[Pixel coordinate grounding data]
○ ○ ○ ○
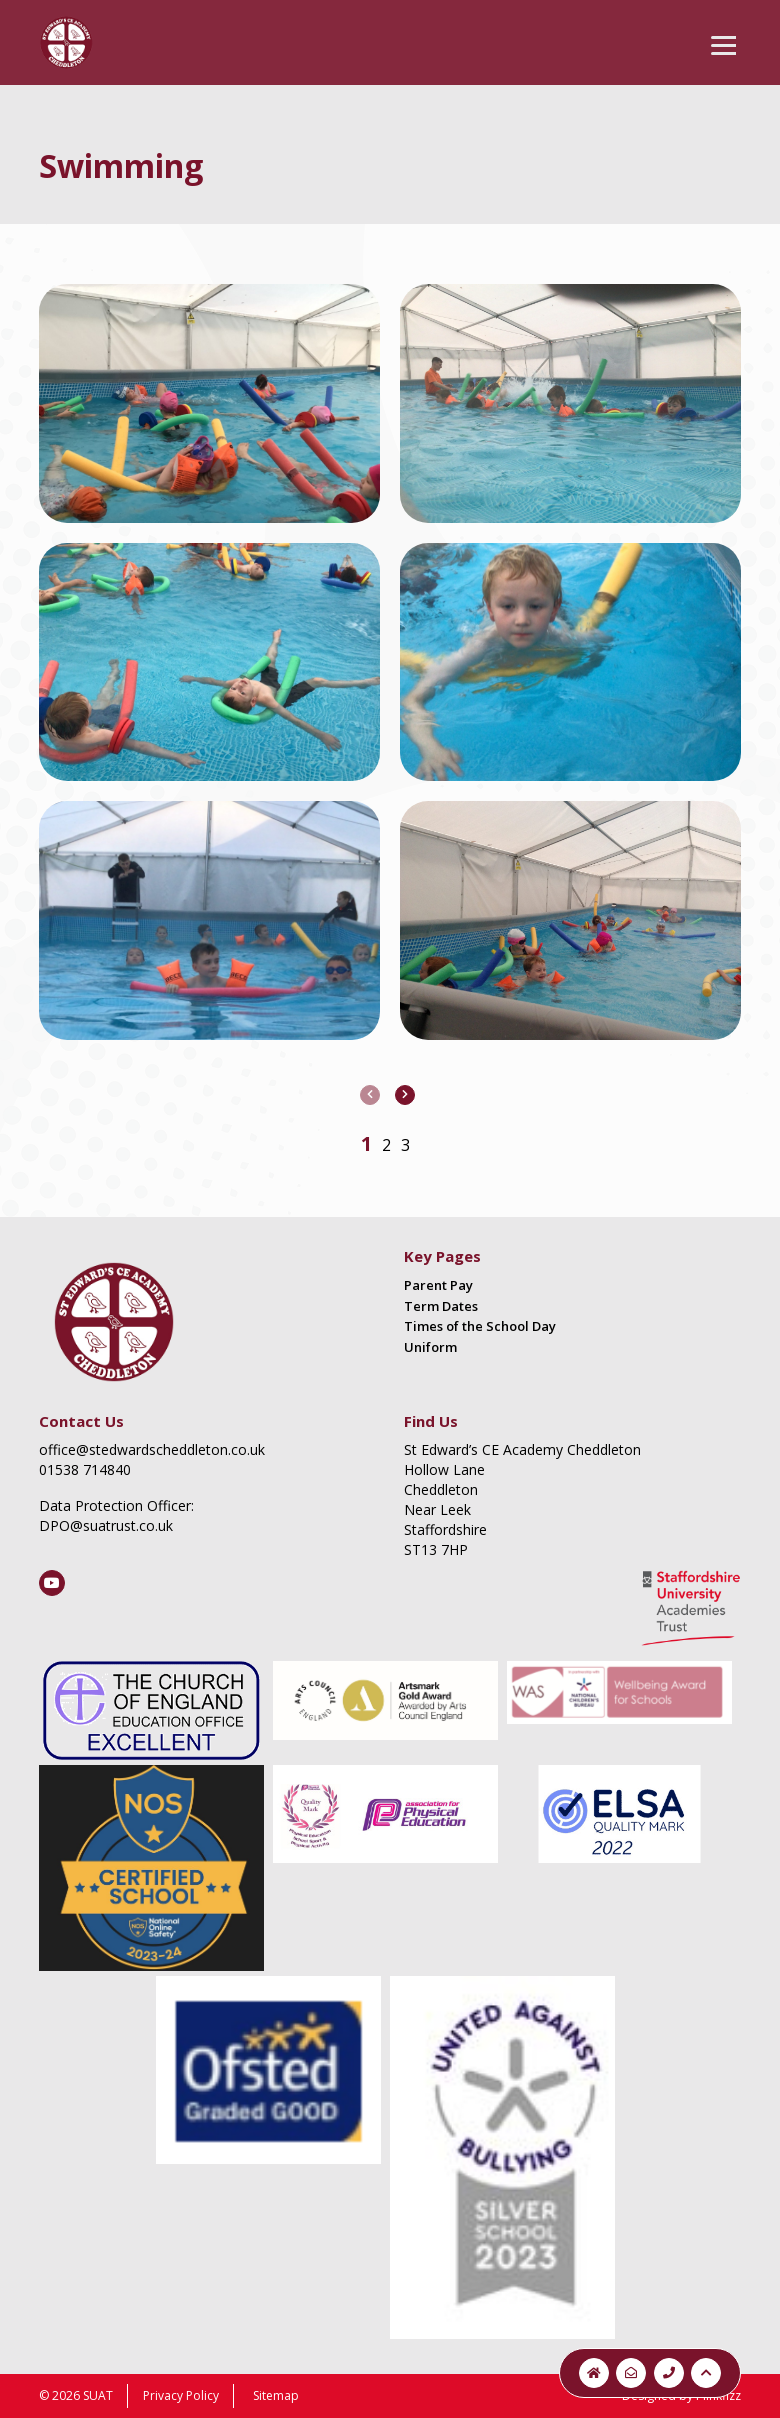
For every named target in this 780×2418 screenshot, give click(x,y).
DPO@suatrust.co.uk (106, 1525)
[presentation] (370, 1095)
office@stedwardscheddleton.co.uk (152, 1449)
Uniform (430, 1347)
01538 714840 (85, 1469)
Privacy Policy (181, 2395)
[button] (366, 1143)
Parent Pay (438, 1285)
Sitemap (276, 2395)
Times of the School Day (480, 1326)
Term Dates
○ ○ ○ ○
* Task to carry out *
Retype every record above exactly as written, but leave out the pictures.

* Response *
For every named target in this 780×2418 screenshot, give click(x,y).
DPO@suatrust.co.uk (106, 1525)
[presentation] (370, 1095)
office@stedwardscheddleton.co.uk (152, 1449)
Uniform (430, 1347)
01538 714840 (85, 1469)
Privacy Policy (181, 2395)
[button] (366, 1143)
Parent Pay (438, 1285)
Sitemap (276, 2395)
Times of the School Day (480, 1326)
Term Dates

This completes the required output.